▶ _Exercise goal_
Return each record word for word, keeping none of its pictures.

▶ _Extracted information_
········

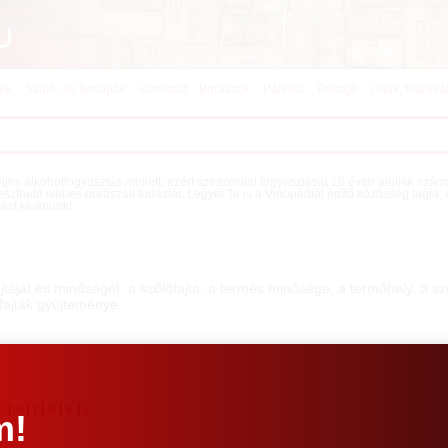
kek
Szőlő- és borfajták
Borászat
Borászok
Pálinka
Pezsgő
Díjak, fesztivá
teljes alkoholfogyasztás mellett, ezért szeszesital fogyasztását 18 éven aluliak szá
eszthető webes borászati tudástár. Legyél Te is a Vinopédiát építő közösség tagja,
tást kívánunk!
jtáját és minőségét: a szőlőfajta, a termés minősége, a termőhely, a 
rfajták gyűjteménye.
|
r
|
s
|
t
|
u
|
v
|
z
m!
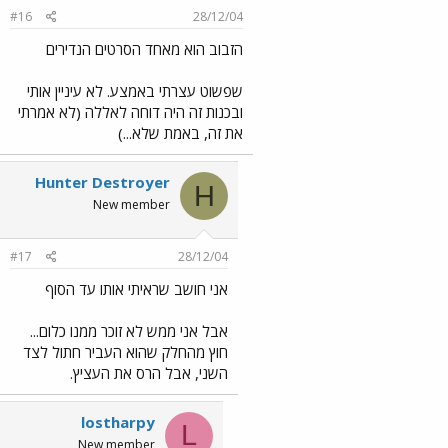
#16
28/12/04
הזבוב הוא מאחד הסרטים הנדירים
שפשוט עצרתי באמצע. לא עיניין אותי
ובכנות זה היה דוחה לאללה (לא אמרתי
את זה, באמת שלא...)
Hunter Destroyer
H
New member
#17
28/12/04
אני חושב שראיתי אותו עד הסוף
אבל אני ממש לא זוכר ממנו כלום...
חוץ מהחלק שהוא העביר חתול לצד
השני, אבל הרס את העציץ.
lostharpy
L
New member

········

▶ _Output of the task_
kek
Szőlő- és borfajták
Borászat
Borászok
Pálinka
Pezsgő
Díjak, fesztivá
teljes alkoholfogyasztás mellett, ezért szeszesital fogyasztását 18 éven aluliak szá
eszthető webes borászati tudástár. Legyél Te is a Vinopédiát építő közösség tagja,
tást kívánunk!
jtáját és minőségét: a szőlőfajta, a termés minősége, a termőhely, a 
rfajták gyűjteménye.
|
r
|
s
|
t
|
u
|
v
|
z
m!
#16
28/12/04
הזבוב הוא מאחד הסרטים הנדירים
שפשוט עצרתי באמצע. לא עיניין אותי
ובכנות זה היה דוחה לאללה (לא אמרתי
את זה, באמת שלא...)
Hunter Destroyer
H
New member
#17
28/12/04
אני חושב שראיתי אותו עד הסוף
אבל אני ממש לא זוכר ממנו כלום...
חוץ מהחלק שהוא העביר חתול לצד
השני, אבל הרס את העציץ.
lostharpy
L
New member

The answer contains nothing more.